La legisladora que con anterioridad había denunciado la coacción del voto para elegir a los 120 consejeros que salieron de las 12 Asambleas en Michoacán, precisó en entrevista telefónica que en Zamora y Ciudad Hidalgo no se le permitió entrar a la gente y aun así se llevó a cabo la asamblea.
En Puruándiro, primero entró el séquito de Pimentel Mendoza, actual dirigente de Morena, mientras que el grueso de la población fue relegada. Con dificultades salió Apatzingán y Lázaro Cárdenas, donde se previó la compra del voto y no se pudo dar, acusó.
“En Morelia la única que ganó comprando el voto a 200 pesos fue Guliana Bugarini junto con otro compañero, esto fue señalado de manera abierta”, resaltó.
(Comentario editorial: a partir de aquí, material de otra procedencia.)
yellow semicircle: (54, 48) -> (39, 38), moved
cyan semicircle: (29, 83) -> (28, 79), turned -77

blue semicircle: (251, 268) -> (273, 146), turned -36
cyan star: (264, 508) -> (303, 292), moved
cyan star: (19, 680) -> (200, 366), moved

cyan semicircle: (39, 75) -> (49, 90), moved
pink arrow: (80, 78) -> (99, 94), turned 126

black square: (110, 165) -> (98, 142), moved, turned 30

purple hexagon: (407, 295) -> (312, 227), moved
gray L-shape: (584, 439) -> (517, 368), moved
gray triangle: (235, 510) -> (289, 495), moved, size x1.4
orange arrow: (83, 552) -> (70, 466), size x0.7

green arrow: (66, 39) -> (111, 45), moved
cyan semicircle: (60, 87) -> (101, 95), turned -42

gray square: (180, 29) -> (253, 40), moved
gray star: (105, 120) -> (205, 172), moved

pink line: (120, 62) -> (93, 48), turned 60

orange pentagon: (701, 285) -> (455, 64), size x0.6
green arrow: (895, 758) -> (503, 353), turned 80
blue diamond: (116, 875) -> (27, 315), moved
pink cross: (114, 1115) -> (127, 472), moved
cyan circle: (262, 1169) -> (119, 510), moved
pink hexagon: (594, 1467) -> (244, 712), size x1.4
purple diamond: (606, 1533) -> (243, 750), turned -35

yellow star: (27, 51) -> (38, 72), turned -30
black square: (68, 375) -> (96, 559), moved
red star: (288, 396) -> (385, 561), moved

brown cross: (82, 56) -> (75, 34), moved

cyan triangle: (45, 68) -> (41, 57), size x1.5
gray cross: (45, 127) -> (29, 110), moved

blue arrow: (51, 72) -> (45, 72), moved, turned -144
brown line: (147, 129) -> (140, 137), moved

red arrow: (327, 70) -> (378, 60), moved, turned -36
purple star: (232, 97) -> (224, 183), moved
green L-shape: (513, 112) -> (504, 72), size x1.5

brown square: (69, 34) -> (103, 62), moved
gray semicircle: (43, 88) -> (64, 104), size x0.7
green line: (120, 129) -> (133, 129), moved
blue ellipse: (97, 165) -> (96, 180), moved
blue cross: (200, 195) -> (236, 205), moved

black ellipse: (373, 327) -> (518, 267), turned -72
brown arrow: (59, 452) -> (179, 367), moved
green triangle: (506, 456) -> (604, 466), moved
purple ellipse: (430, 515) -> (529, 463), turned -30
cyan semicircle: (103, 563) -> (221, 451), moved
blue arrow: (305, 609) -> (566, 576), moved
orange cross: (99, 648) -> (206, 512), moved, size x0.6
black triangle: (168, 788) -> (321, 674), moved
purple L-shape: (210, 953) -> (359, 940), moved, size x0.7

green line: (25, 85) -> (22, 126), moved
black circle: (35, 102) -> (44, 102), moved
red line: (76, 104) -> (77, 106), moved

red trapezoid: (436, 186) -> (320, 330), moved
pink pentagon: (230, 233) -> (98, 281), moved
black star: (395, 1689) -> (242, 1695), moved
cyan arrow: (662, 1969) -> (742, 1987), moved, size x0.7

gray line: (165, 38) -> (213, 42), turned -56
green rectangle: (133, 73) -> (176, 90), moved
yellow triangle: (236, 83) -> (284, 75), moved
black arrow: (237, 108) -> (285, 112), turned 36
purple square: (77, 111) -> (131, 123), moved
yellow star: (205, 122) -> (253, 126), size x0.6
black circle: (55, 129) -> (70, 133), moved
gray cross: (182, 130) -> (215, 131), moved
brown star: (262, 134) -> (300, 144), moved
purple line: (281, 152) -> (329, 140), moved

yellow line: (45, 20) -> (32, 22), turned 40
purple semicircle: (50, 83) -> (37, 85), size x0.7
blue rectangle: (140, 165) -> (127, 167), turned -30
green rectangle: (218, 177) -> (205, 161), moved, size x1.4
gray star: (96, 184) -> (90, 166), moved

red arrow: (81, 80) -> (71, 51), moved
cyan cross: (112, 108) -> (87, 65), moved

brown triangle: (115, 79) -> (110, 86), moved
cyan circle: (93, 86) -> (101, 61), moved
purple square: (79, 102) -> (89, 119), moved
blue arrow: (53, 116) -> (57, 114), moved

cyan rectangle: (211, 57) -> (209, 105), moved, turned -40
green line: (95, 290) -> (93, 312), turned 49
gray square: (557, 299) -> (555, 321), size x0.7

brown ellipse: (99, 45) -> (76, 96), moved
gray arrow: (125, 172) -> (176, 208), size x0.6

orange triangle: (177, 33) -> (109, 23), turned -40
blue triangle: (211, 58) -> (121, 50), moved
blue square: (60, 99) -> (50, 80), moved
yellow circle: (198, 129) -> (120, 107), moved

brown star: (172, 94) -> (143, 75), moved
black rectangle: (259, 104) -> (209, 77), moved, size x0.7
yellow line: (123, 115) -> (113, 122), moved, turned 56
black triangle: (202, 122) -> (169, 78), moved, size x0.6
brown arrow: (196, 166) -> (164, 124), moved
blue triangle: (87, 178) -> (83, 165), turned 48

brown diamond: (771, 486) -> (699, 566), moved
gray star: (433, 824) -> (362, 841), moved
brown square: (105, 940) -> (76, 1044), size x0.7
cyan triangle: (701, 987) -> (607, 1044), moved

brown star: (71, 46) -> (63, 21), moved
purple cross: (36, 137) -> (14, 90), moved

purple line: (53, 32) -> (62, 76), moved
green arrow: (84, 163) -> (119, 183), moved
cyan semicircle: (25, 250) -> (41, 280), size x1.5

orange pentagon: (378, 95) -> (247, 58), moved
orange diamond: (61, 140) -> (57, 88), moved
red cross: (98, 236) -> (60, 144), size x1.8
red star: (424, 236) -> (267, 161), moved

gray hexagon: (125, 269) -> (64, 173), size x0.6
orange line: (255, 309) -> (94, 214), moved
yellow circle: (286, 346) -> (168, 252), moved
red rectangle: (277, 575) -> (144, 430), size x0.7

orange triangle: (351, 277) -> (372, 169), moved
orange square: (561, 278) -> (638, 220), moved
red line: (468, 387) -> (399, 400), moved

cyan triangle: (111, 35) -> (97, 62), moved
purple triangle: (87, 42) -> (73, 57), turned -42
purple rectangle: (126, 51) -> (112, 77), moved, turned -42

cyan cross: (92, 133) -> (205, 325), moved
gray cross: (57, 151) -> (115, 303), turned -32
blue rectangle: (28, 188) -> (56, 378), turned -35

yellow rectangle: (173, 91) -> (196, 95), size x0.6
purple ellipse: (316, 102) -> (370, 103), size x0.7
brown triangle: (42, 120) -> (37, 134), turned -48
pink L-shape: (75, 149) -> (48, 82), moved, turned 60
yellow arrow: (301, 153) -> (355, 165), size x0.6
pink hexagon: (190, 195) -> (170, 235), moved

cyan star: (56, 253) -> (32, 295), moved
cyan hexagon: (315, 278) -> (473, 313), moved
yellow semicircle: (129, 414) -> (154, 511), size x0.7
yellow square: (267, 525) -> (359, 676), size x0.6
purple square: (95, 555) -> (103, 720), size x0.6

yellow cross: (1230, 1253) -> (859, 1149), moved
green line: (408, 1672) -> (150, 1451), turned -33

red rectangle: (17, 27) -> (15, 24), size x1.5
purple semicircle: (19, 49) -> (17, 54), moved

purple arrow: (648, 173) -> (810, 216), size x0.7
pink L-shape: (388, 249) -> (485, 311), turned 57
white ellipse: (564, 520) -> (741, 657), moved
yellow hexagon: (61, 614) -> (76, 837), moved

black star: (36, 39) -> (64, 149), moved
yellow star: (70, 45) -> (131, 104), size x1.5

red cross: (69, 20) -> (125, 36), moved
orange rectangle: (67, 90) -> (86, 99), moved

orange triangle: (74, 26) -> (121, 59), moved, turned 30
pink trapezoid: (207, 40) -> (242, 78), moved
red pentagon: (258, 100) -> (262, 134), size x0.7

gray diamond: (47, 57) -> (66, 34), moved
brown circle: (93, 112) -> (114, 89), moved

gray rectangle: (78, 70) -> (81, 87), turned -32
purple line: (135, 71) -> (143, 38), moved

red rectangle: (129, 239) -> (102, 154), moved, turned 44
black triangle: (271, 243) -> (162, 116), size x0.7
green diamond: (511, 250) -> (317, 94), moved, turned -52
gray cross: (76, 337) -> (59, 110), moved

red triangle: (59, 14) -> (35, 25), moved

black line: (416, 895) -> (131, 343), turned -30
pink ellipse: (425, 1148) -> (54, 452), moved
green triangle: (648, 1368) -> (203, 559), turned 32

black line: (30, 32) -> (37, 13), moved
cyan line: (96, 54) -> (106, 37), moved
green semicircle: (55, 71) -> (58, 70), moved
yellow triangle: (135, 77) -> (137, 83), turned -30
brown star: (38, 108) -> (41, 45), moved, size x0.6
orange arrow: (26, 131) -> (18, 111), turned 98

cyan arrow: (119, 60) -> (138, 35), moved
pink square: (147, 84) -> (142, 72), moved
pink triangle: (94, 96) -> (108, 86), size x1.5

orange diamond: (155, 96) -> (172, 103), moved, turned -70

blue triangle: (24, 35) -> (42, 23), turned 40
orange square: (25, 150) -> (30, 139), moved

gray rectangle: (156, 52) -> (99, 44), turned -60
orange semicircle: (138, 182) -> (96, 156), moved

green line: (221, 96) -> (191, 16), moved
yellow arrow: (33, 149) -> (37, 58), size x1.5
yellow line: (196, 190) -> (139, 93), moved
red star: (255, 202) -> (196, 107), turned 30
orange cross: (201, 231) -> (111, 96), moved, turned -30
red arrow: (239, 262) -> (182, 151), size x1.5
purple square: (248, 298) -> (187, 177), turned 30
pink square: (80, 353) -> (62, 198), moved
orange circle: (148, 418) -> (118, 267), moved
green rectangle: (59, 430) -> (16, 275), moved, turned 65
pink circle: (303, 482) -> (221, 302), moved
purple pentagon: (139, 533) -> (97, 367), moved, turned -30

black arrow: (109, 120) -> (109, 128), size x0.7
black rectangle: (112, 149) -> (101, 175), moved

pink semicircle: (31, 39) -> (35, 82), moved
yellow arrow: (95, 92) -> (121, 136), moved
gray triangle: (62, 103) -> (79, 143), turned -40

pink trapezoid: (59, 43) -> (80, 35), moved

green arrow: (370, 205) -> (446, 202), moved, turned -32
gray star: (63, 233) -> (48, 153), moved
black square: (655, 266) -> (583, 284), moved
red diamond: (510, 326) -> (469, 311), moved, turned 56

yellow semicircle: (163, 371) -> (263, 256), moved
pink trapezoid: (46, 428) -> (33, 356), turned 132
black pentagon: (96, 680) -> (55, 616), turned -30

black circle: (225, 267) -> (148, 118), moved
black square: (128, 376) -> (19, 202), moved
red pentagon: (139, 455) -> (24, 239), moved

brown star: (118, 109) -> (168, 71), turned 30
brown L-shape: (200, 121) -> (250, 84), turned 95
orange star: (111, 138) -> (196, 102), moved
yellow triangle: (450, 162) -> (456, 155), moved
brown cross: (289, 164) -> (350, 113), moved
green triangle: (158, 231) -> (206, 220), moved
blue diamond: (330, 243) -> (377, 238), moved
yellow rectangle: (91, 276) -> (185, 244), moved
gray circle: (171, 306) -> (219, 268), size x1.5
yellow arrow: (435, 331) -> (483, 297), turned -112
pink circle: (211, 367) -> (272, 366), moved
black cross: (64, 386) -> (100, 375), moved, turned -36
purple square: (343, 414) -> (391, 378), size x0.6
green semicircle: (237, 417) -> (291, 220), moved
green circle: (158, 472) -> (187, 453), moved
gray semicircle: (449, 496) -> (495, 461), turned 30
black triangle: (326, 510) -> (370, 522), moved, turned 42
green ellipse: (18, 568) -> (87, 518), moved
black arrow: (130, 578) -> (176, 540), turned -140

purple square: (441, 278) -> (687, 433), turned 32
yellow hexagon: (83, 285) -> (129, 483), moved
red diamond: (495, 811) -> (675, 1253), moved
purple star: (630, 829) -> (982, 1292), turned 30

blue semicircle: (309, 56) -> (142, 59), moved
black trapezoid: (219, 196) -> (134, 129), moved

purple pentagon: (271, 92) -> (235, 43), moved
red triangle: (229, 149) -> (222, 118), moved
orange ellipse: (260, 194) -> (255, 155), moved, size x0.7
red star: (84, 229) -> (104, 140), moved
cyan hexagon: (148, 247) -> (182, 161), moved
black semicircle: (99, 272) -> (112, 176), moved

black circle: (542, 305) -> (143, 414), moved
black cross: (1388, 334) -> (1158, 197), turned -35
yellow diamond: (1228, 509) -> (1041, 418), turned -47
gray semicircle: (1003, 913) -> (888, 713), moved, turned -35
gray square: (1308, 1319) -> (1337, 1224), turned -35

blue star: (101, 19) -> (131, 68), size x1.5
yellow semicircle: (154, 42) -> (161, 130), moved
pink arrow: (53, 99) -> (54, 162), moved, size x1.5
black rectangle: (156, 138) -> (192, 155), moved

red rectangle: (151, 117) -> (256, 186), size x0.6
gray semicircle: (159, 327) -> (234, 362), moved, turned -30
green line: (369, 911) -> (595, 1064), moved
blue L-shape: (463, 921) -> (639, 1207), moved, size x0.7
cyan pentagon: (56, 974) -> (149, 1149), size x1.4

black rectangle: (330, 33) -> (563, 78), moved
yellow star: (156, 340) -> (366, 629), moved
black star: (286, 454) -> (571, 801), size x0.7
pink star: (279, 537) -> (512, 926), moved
“No hubo violencia, pero de entrada se violenta el asunto cuando se hace este tipo de situaciones en las cuales se mide el hambre de la gente con las despensas y los 200, 300 o 500 pesos. Yo creo que entre más hambre ven, más se le tiene que ofrecer a la gente. A mí, por ejemplo, me ofrecieron sólo 200 pesos porque vivo en una colonia popular”, aclaró.
Dijo que se valorará si existen elementos para llevar a las áreas jurídicas y legales algún procedimiento. “Pero aunque no se fuera, no quita que el delito se haya cometido, pues se estuvo amenazando a la gente a través del uso de programas sociales”.